Briare was eventually selected as the crossing point, and a 662 metre Pont Canal (as the French call a canal aqueduct) was erected (1).


 (2) - Briare Pont Canal (Aqueduct) showing the trough sitting on the masonry supports
 


The Aqueduct consists of masonry piers, supporting a metal trough (2).  Eiffel (famed for his tower in Paris) was involved in the masonry piers, but sources seem to differ as to his involvement with the trough.


 (3) - Briare Pont Canal (Aqueduct) One of the flamboyant embellishments
 


The French canals were constructed as State enterprises, so that French pride is often displayed in flamboyant monumental embellishments (3), which are often missing in the more homely, private enterprise, UK canal system.
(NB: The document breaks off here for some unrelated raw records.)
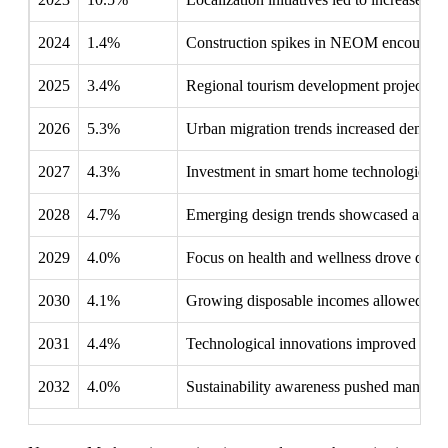
2024
1.4%
Construction spikes in NEOM encouraged 
2025
3.4%
Regional tourism development projects hi
2026
5.3%
Urban migration trends increased demand 
2027
4.3%
Investment in smart home technologies i
2028
4.7%
Emerging design trends showcased artistic
2029
4.0%
Focus on health and wellness drove dema
2030
4.1%
Growing disposable incomes allowed more
2031
4.4%
Technological innovations improved the e
2032
4.0%
Sustainability awareness pushed manufact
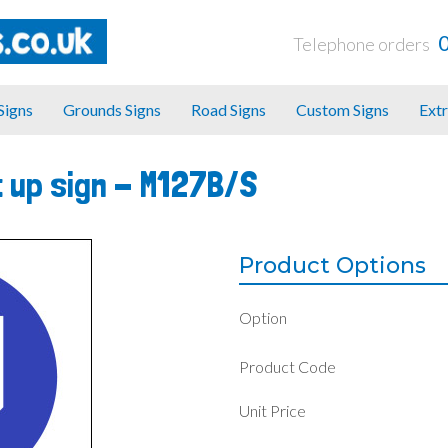
Telephone orders
 Signs
Grounds Signs
Road Signs
Custom Signs
Extr
 up sign -
M127B/S
Product Options
Option
Product Code
Unit Price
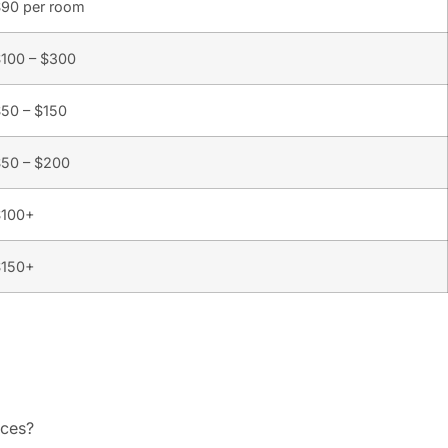
90 per room
100 – $300
50 – $150
50 – $200
$100+
$150+
ices?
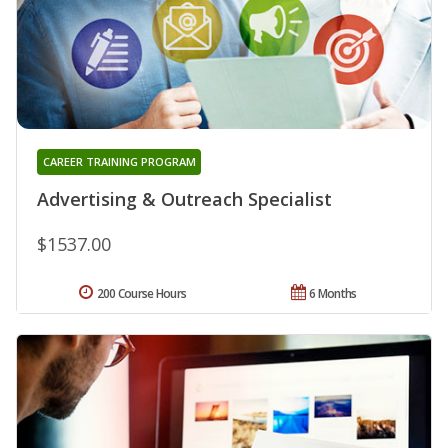
CAREER TRAINING PROGRAM
Advertising & Outreach Specialist
$1537.00
200 Course Hours
6 Months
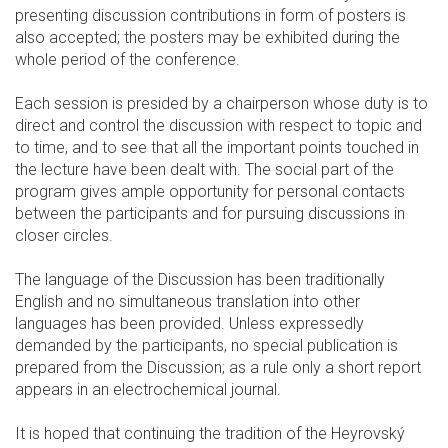
presenting discussion contributions in form of posters is
also accepted; the posters may be exhibited during the
whole period of the conference.
Each session is presided by a chairperson whose duty is to
direct and control the discussion with respect to topic and
to time, and to see that all the important points touched in
the lecture have been dealt with. The social part of the
program gives ample opportunity for personal contacts
between the participants and for pursuing discussions in
closer circles.
The language of the Discussion has been traditionally
English and no simultaneous translation into other
languages has been provided. Unless expressedly
demanded by the participants, no special publication is
prepared from the Discussion; as a rule only a short report
appears in an electrochemical journal.
It is hoped that continuing the tradition of the Heyrovský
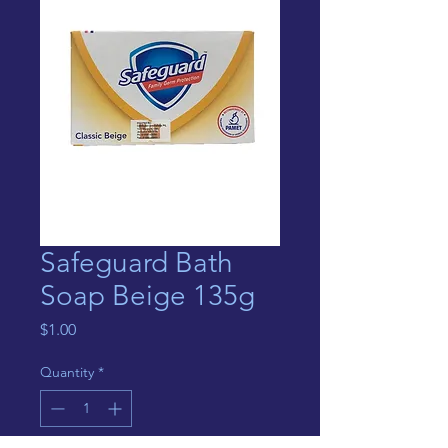
Safeguard Bath
Soap Beige 135g
Price
$1.00
Quantity
*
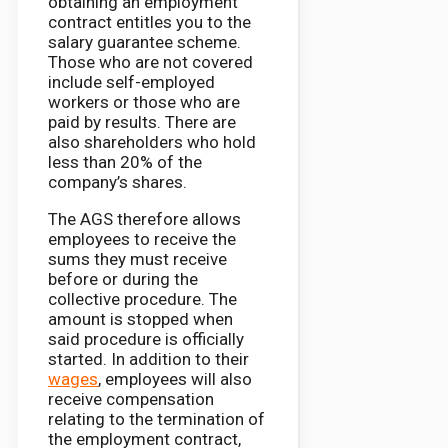
obtaining an employment
contract entitles you to the
salary guarantee scheme.
Those who are not covered
include self-employed
workers or those who are
paid by results. There are
also shareholders who hold
less than 20% of the
company’s shares.
The AGS therefore allows
employees to receive the
sums they must receive
before or during the
collective procedure. The
amount is stopped when
said procedure is officially
started. In addition to their
wages
, employees will also
receive compensation
relating to the termination of
the employment contract,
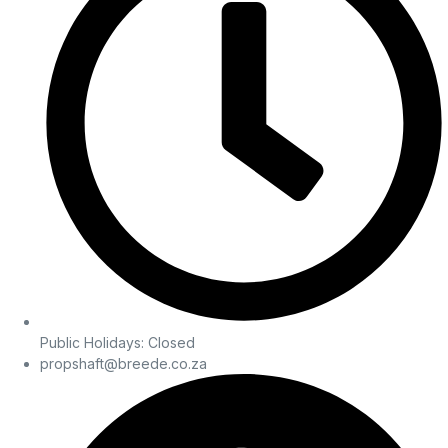
Public Holidays: Closed
propshaft@breede.co.za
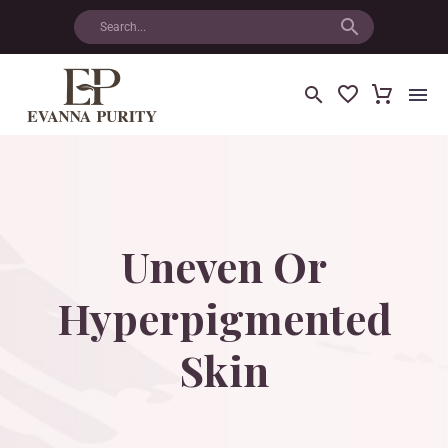
Uneven
Or
Hyperpigmented
Skin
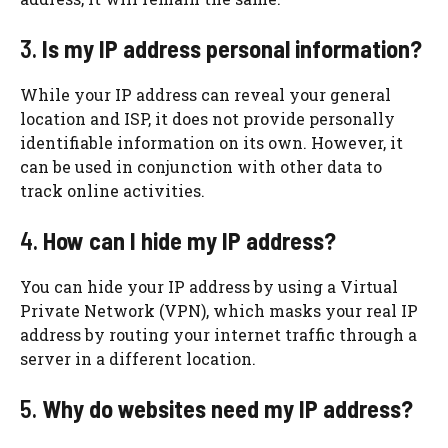
3.
Is my IP address personal information?
While your IP address can reveal your general
location and ISP, it does not provide personally
identifiable information on its own. However, it
can be used in conjunction with other data to
track online activities.
4.
How can I hide my IP address?
You can hide your IP address by using a Virtual
Private Network (VPN), which masks your real IP
address by routing your internet traffic through a
server in a different location.
5.
Why do websites need my IP address?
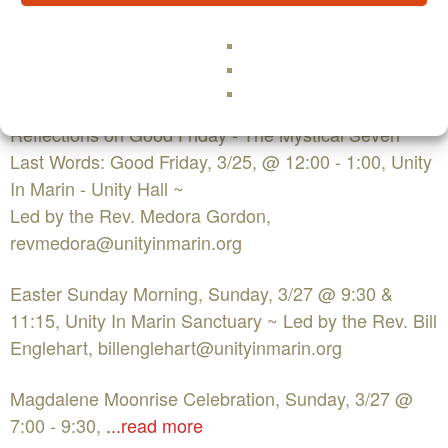
Wednesday of Easter - The Role of the Holy Women
of Easter: Wednesday 3/24 - 7:15pm,
Unity In Marin Sanctuary, ~ Led by Marguerite
Rigoglioso, Ph.D.
Reflections on Good Friday - The Mystical Seven
Last Words: Good Friday, 3/25, @ 12:00 - 1:00, Unity
In Marin - Unity Hall ~
Led by the Rev. Medora Gordon,
revmedora@unityinmarin.org
Easter Sunday Morning, Sunday, 3/27 @ 9:30 &
11:15, Unity In Marin Sanctuary ~ Led by the Rev. Bill
Englehart,
billenglehart@unityinmarin.org
Magdalene Moonrise Celebration, Sunday, 3/27 @
7:00 - 9:30,
...read more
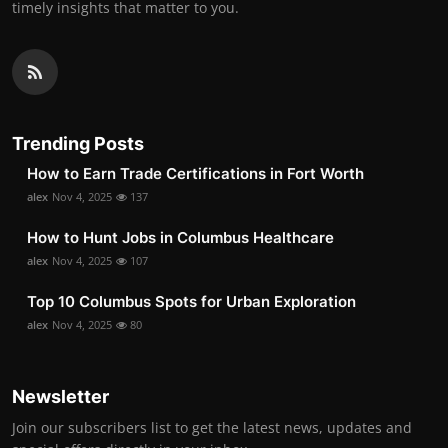
timely insights that matter to you.
Trending Posts
How to Earn Trade Certifications in Fort Worth
alex
Nov 4, 2025
137
How to Hunt Jobs in Columbus Healthcare
alex
Nov 4, 2025
107
Top 10 Columbus Spots for Urban Exploration
alex
Nov 4, 2025
80
Newsletter
Join our subscribers list to get the latest news, updates and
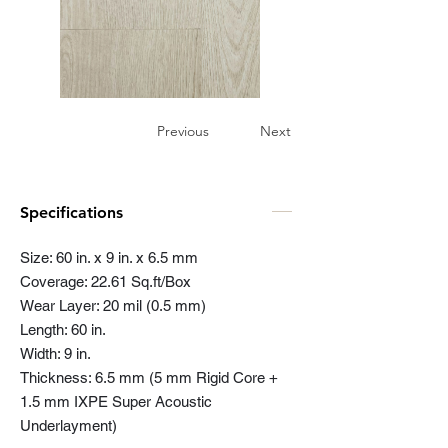
Previous
Next
Specifications
Size: 60 in. x 9 in. x 6.5 mm
Coverage: 22.61 Sq.ft/Box
Wear Layer: 20 mil (0.5 mm)
Length: 60 in.
Width: 9 in.
Thickness: 6.5 mm (5 mm Rigid Core +
1.5 mm IXPE Super Acoustic
Underlayment)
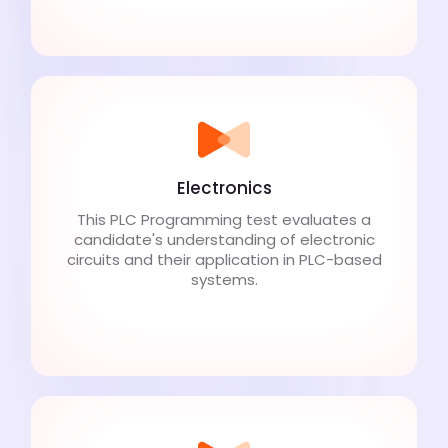
Electronics
This PLC Programming test evaluates a
candidate's understanding of electronic
circuits and their application in PLC-based
systems.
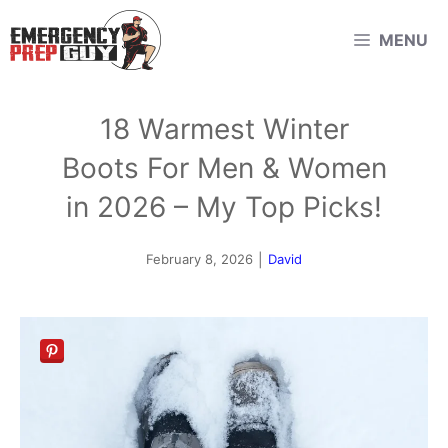
Skip
MENU
to
content
18 Warmest Winter
Boots For Men & Women
in 2026 – My Top Picks!
February 8, 2026
|
David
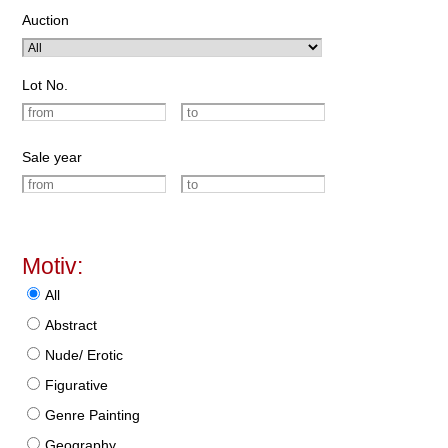
Auction
Lot No.
Sale year
Motiv:
All
Abstract
Nude/ Erotic
Figurative
Genre Painting
Geography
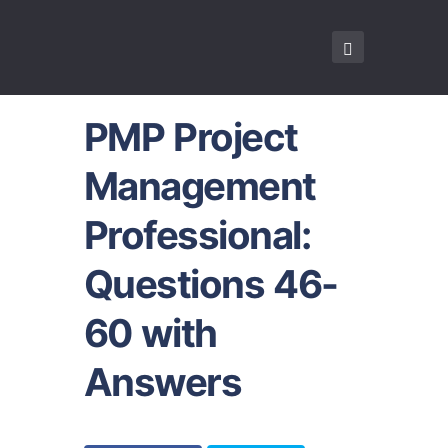
PMP Project
Management
Professional:
Questions 46-
60 with
Answers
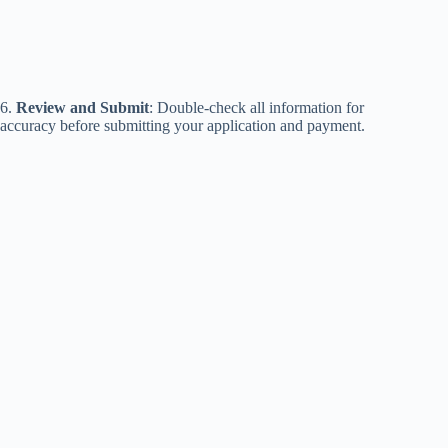
6.
Review and Submit
: Double-check all information for
accuracy before submitting your application and payment.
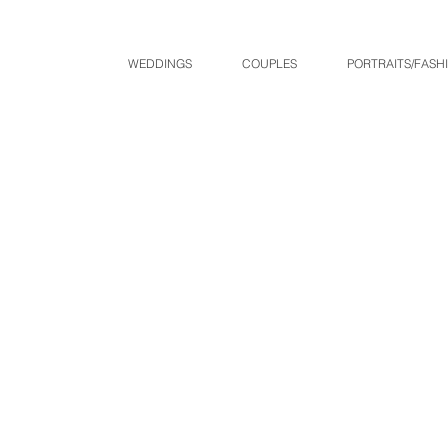
WEDDINGS
COUPLES
PORTRAITS/FASH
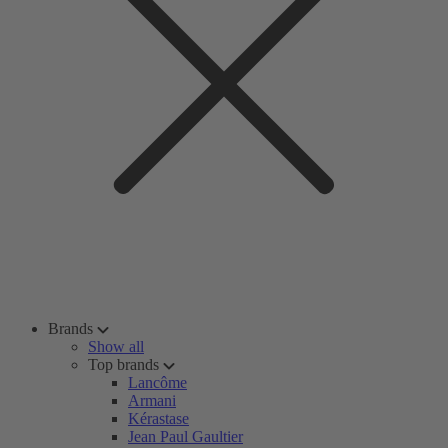
Brands
Show all
Top brands
Lancôme
Armani
Kérastase
Jean Paul Gaultier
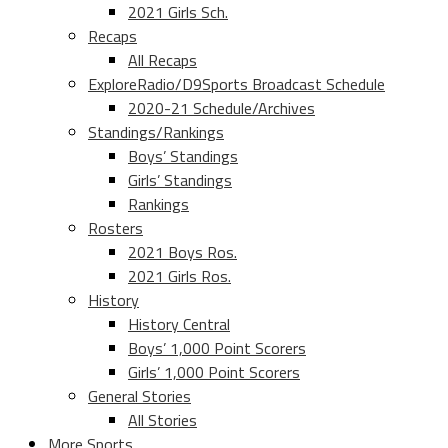
2021 Girls Sch.
Recaps
All Recaps
ExploreRadio/D9Sports Broadcast Schedule
2020-21 Schedule/Archives
Standings/Rankings
Boys’ Standings
Girls’ Standings
Rankings
Rosters
2021 Boys Ros.
2021 Girls Ros.
History
History Central
Boys’ 1,000 Point Scorers
Girls’ 1,000 Point Scorers
General Stories
All Stories
More Sports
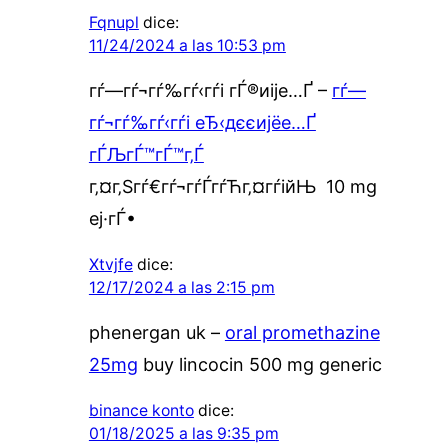
Fqnupl
dice:
11/24/2024 a las 10:53 pm
гѓ—гѓ¬гѓ‰гѓ‹гѓі гЃ®иіје…Ґ –
гѓ—
гѓ¬гѓ‰гѓ‹гѓі еЂ‹дєєијёе…Ґ
гЃЉгЃ™гЃ™г‚Ѓ
г‚¤г‚Ѕгѓ€гѓ¬гѓЃгѓЋг‚¤гѓійЊ 10 mg
еј·гЃ•
Xtvjfe
dice:
12/17/2024 a las 2:15 pm
phenergan uk –
oral promethazine
25mg
buy lincocin 500 mg generic
binance konto
dice:
01/18/2025 a las 9:35 pm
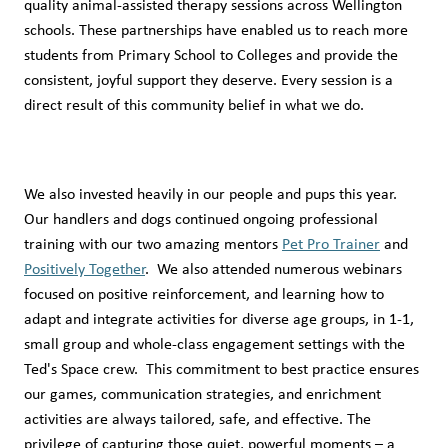
quality animal-assisted therapy sessions across Wellington
schools. These partnerships have enabled us to reach more
students from Primary School to Colleges and provide the
consistent, joyful support they deserve. Every session is a
direct result of this community belief in what we do.
We also invested heavily in our people and pups this year.
Our handlers and dogs continued ongoing professional
training with our two amazing mentors
Pet Pro Trainer
and
Positively Together
. We also attended numerous webinars
focused on positive reinforcement, and learning how to
adapt and integrate activities for diverse age groups, in 1-1,
small group and whole-class engagement settings with the
Ted's Space crew. This commitment to best practice ensures
our games, communication strategies, and enrichment
activities are always tailored, safe, and effective. The
privilege of capturing those quiet, powerful moments – a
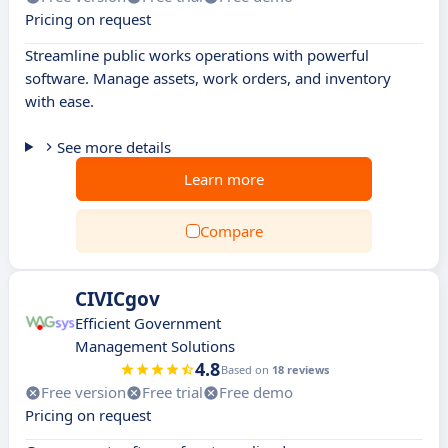
Pricing on request
Streamline public works operations with powerful
software. Manage assets, work orders, and inventory
with ease.
See more details
Learn more
Compare
CIVICgov
Efficient Government
Management Solutions
4.8
Based on
18 reviews
Free version
Free trial
Free demo
Pricing on request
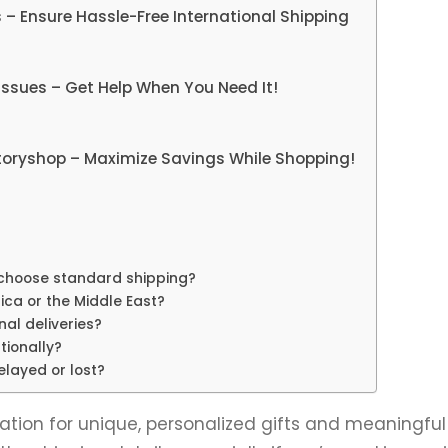
s – Ensure Hassle-Free International Shipping
ssues – Get Help When You Need It!
toryshop – Maximize Savings While Shopping!
 I choose standard shipping?
ica or the Middle East?
nal deliveries?
tionally?
delayed or lost?
ion for unique, personalized gifts and meaningful 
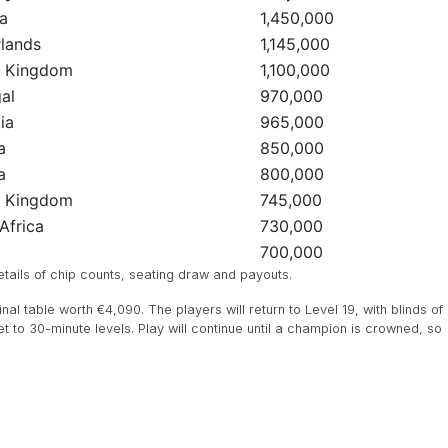
a
1,450,000
lands
1,145,000
d Kingdom
1,100,000
al
970,000
ia
965,000
a
850,000
a
800,000
d Kingdom
745,000
Africa
730,000
d
700,000
ails of chip counts, seating draw and payouts.
al table worth €4,090. The players will return to Level 19, with blinds of
t to 30-minute levels. Play will continue until a champion is crowned, so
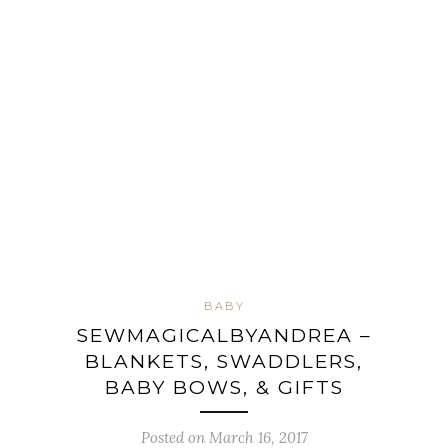
BABY
SEWMAGICALBYANDREA –
BLANKETS, SWADDLERS,
BABY BOWS, & GIFTS
Posted on March 16, 2017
 (4) - The Port du Plaisance through a bridge

 (5) - The Port du Plaisance - a longer view
 


The current canal actually by-passes Briare town(4), though a short branch, with 3 locks on it, takes boats down to the Port de Plaisance with serviced moorings for about 30 boats (5), most on finger pontoons, but a few alongside the quay.  Rosy spent a very happy 2001-02 winter here (6) amidst tranquil surroundings (7) whilst still being only 2 or 3 minutes away from life's essentials - such as a newsagent's, bread shops, bars and a supermarket.

 
 (6) - Rosy moored in the Port du Plaisance

 (7) - Rural setting beside the Port du Plaisance

 (8) - One of the several elegant houses alongside the Port du Plaisance
 


The Port de Plaisance is bordered, in places, by substantial 19th century buildings (8), and some elegant bridges have been erected to provide for water-side walks (9).

 
 (9) - One of several similar bridges in Briare - this one crosses the old Canal de Briare

 (10) - The stern doors of Rosy
 


Winter time is the time for boat maintenance, and one of my jobs was to sort out Rosy's stern doors.  They are often exposed to the weather, so the internal decorations were beginning to get a trifle tatty.  I got as far as rubbing down, filling and priming the 'grained' work, and applied a couple of coats of cream paint. It had been the intention to try out some scumbling, in order to recreate the graining, but the plain cream paint looked so good that I've left it as it is (10).  The 2001 floral display on Rosy's roof died off in October, so I put in some primulas, which have done very well.  (11) I might mix in some winter pansies next year.

 
 (11) - Winter flowers (primulas) on Rosy's roof

 (12) - The lock house beside the now disused lock that connected the old Canal de  Briare with the River Loire
 


The old canal at Briare is still very much in evidence.  It has been cleaned out in places, and bits of it are still used by trip boats.  Evidence of its importance is still clearly visible, as in this substantial, elegant lock house (12).  Several houses in Briare have marks engraved into the door posts recording past flood levels (13).  The highest floods were the summer ones.  Flooding in the Loire is now not such a problem, partly because the fivenuclear power plants along its banks abstract so much water.

 
 (13) - Several houses record flood levels on their door-posts

 (14) - A chunky masonry bridge on the old Canal du Briare
 


Some of the old bridges are functional rather than elegant (14) though in the right setting - like a fine, windless, crisp March morning - their beauty becomes apparent (15).

 
 (15) - The old Stone Quay on the disused Canal du Briare, early on a tranquil March morning

 (16) - Easter blossom in Briare
 


This same morning (which happened to be Good Friday) also produced a profusion of blossom (16 and 17), which then brought the following to mind ...

 
 (17) - Easter blossom in Briare


 (18) - Easter blossom in Briare

Loveliest of trees the cherry now
Is hung with bloom along the bough,
And stands about the woodland ride
Wearing white for Eastertide.

Now of my threescore years and ten,
Twenty will not come again,
And take from seventy springs a score,
It only leaves me fifty more.

And since to look at things in bloom
Fifty springs are little room
About the woodlands I will go
To see the cherry hung with snow.

(A.E.  Houseman)


Actually, I don't think that this tree is a cherry, and it's in a park rather than a wood.  Still, it's a nice poem, and well worth an outing.